3. Quadrature Demodulation Essentials

Consider a general periodic non-sinusoidal signal given by

$$x(t)={\displaystyle \sum _{n=1}^{\infty }{X}_n}(t)\sin \left(n\omega t+{\psi }_n(t)\right),$$

(15)

fed into a phasor detection performed by QD, shown in Figure 3 [27].

Figure 3. Quadrature demodulator.

The QD consists of two output channels, detecting the in-phase component of x(t) in the first channel and the quadrature component in the second channel. The channel outputs are denoted as $y_1\left(t\right)$ and $y_2$(t), respectively. The signal generating x(t) must be in the same phase as the sync signal to accurately detect ωt and the QD output channels described by

$$\overrightarrow{y}(t)=\{\begin{array}{c}{y}_1(t)\\ y_2(t)\end{array}=\{\begin{array}{c}LP{F}_{{\omega }_C}\left\{2\sin \left(\omega t\right)·x(t)\right\}\\ LP{F}_{{\omega }_C}\left\{2\cos \left(\omega t\right)·x(t)\right\}\end{array}$$

(16)

with $LP{F}_{{\omega }_C}\{·\}$ describing a high-cut filter with a low cut-off frequency such that ${\omega }_c\ll \omega$. Combining (15) with (16) yields

$$\overrightarrow{y}(t)=\{\begin{array}{c}{y}_1(t)\\ y_2(t)\end{array}=\{\begin{array}{c}{X}_1(t)\cos {\psi }_1(t)\\ X_1(t)\sin {\psi }_1(t)\end{array}.$$

(17)

Moreover, $x_1\left(t\right)$ denotes the first harmonic of x(t) by

$$x_1(t)=X_1(t)\sin \left(\omega t+{\psi }_1(t)\right)$$

(18)

or

$${\overrightarrow{x}}_1(t)=\underset{X_{1R}(t)}{\underbrace{X_1(t)\cos {\psi }_1(t)}}+j\underset{X_{1I}(t)}{\underbrace{X_1(t)\sin {\psi }_1(t)}}=X_{1R}(t)+j{X}_{1I}(t)$$

(19)

in the phasor domain. Therefore, the quadrature demodulator output yields

$$\overrightarrow{y}(t)=\{\begin{array}{c}{y}_1(t)=X_{1R}(t)\\ y_2(t)=X_{1I}(t)\end{array}.$$

(20)

Moreover, there is

$$\begin{array}{l}{X}_1(t)=\sqrt{X_{1R}^2(t)+X_{1I}^2(t)}=\sqrt{y_1^2(t)+y_2^2(t)}\\ {\psi }_1=t{g}^{-1}\left(\frac{X_{1I}(t)}{X_{1R}(t)}\right)=t{g}^{-1}\left(\frac{y_2(t)}{y_1(t)}\right)\end{array}$$

(21)

Consequently, feeding v₁(t) and i₁(t) (cf. (1) and (2)) into separate QDs with the sync signal used to drive the inverter switches would detect the real-time values of the primary-side complex phasor components (cf. (9)) required for the calculation of the corresponding secondary-side variables (11) and (13) and then of the output WPT link quantities (14), as shown in Figure 4.

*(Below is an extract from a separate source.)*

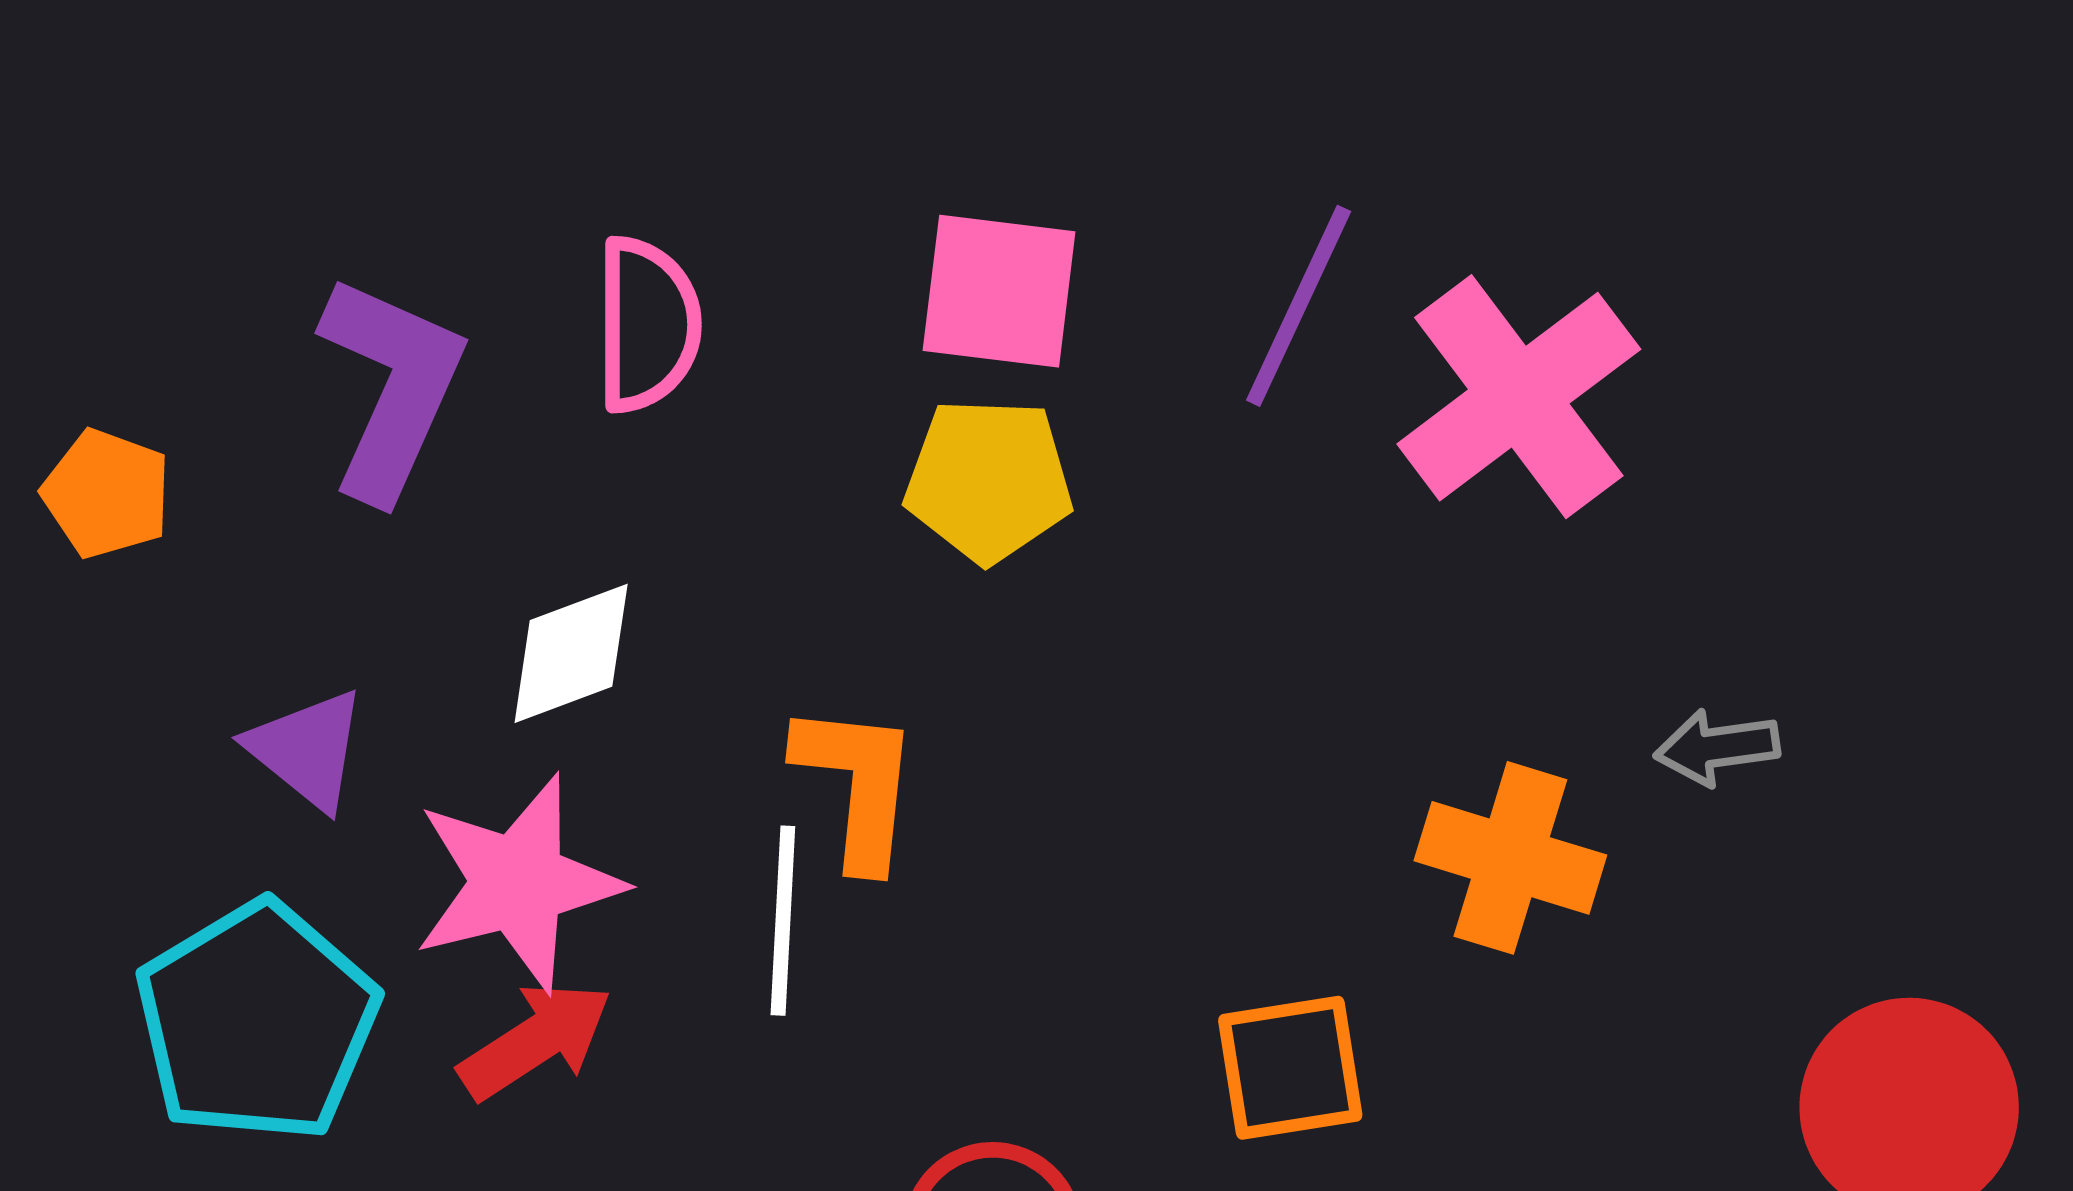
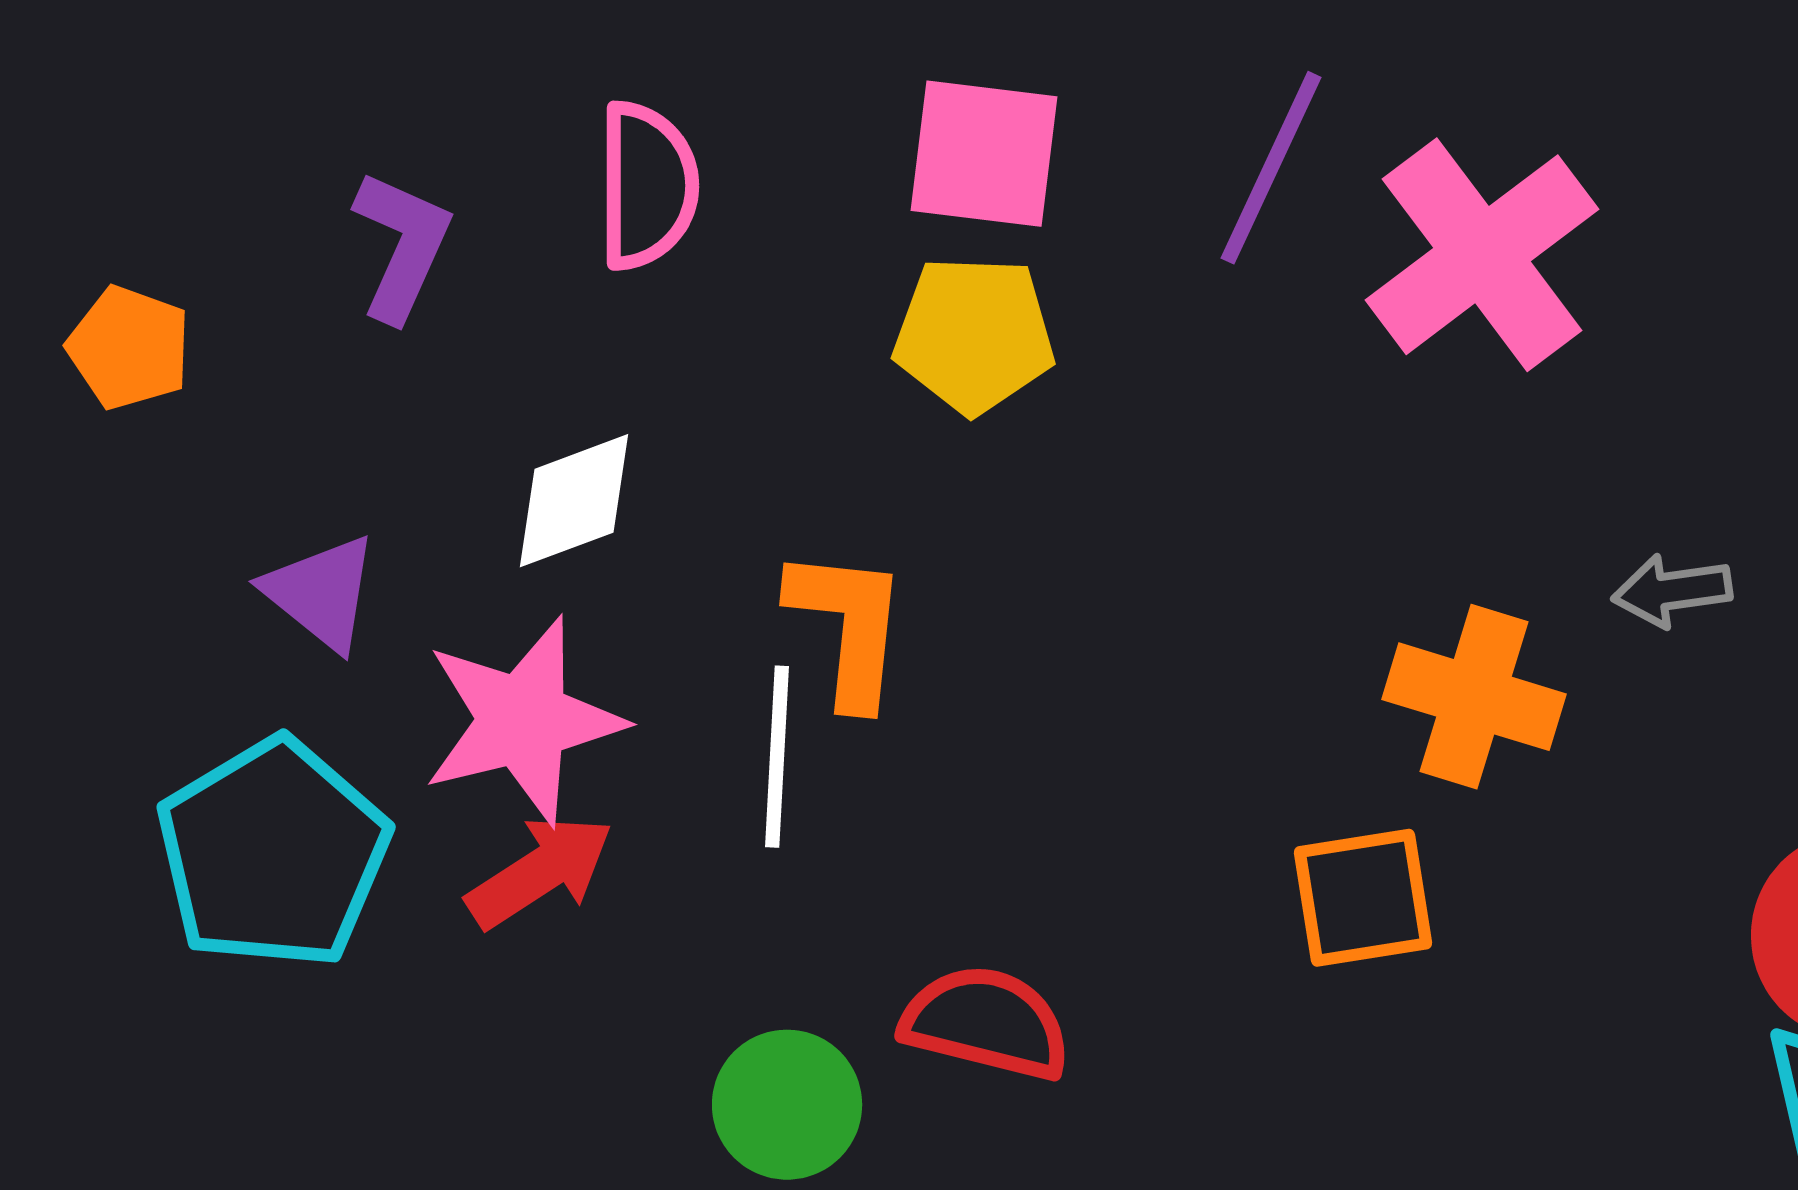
purple L-shape: (392, 387) -> (402, 246), size x0.7
orange square: (1290, 1068) -> (1363, 898), moved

Figure 4. Flow diagram of the QD-based output variables calculation process.

4. Application to WPT Link Operating at Load-Independent-Voltage-Output Frequency

4.1. Attaining Load-Independent Voltage Output

The ratio between the inverter output voltage and rectifier input voltage phasors of the WPT link is derived from Figure 2 (taking (7) into account) as [34]

$$\frac{{\overrightarrow{v}}_2}{{\overrightarrow{v}}_1}=\frac{j{X}_M}{{\overrightarrow{Z}}_1+\frac{{\overrightarrow{Z}}_1{\overrightarrow{Z}}_2+X_M^2}{{\overrightarrow{Z}}_L}}.$$

(22)

The load-independent frequencies are derived by forcing the load-impedance-related component in (22) to zero, i.e.,

$${\overrightarrow{Z}}_1{\overrightarrow{Z}}_2+X_M^2=0.$$

(23)

Neglecting the equivalent series resistances $r_1$ and $r_2$ brings (23) to

$$X_1{X}_2=X_M^2.$$

(24)

The two load-independent frequencies ${\omega }_1$ and ${\omega }_2$ are identified by solving (24) using (4) and (7) as

$${\omega }_1=\frac{{\omega }_R}{\sqrt{1+k}},\hspace{0.17em}{\omega }_2=\frac{{\omega }_R}{\sqrt{1-k}}$$

(25)

with ${\omega }_1$ residing below resonance (the capacitive region) and ${\omega }_2$ belonging to the inductive region above resonance, i.e., ${\omega }_2>{\omega }_R>{\omega }_1$. The higher frequency ${\omega }_2$ is typically employed due to the lower harmonic distortion of the current and the natural zero voltage switching (ZVS) of inverter switches. In case the coupling coefficient is known, setting the operation frequency $\omega$ to ${\omega }_1$ or ${\omega }_2$ would ideally yield the load-independent output voltage [35]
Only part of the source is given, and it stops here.